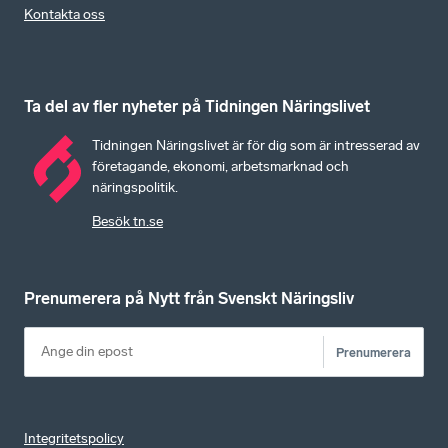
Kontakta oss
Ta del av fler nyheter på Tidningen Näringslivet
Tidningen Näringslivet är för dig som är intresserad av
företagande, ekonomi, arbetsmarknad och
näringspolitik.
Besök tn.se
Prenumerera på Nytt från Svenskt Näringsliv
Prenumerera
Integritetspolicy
+--
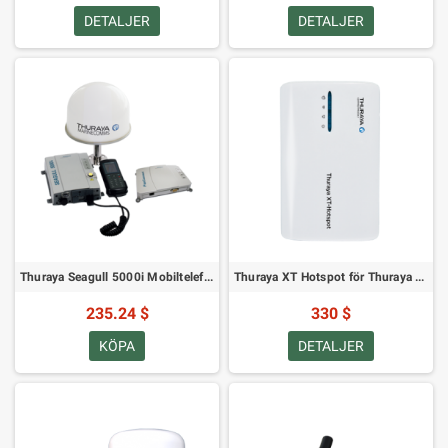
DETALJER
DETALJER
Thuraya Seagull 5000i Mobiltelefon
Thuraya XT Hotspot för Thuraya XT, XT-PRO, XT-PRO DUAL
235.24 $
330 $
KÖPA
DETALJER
+--
__TASK OBJECTIVE__: Nothing but the lines above from the one containing "Besök tn.se" through the one containing "Integritetspolicy" should appear in the answer, each repeated exactly.

__ANSWER FOR THIS EXERCISE__:
Besök tn.se
Prenumerera på Nytt från Svenskt Näringsliv
Prenumerera
Integritetspolicy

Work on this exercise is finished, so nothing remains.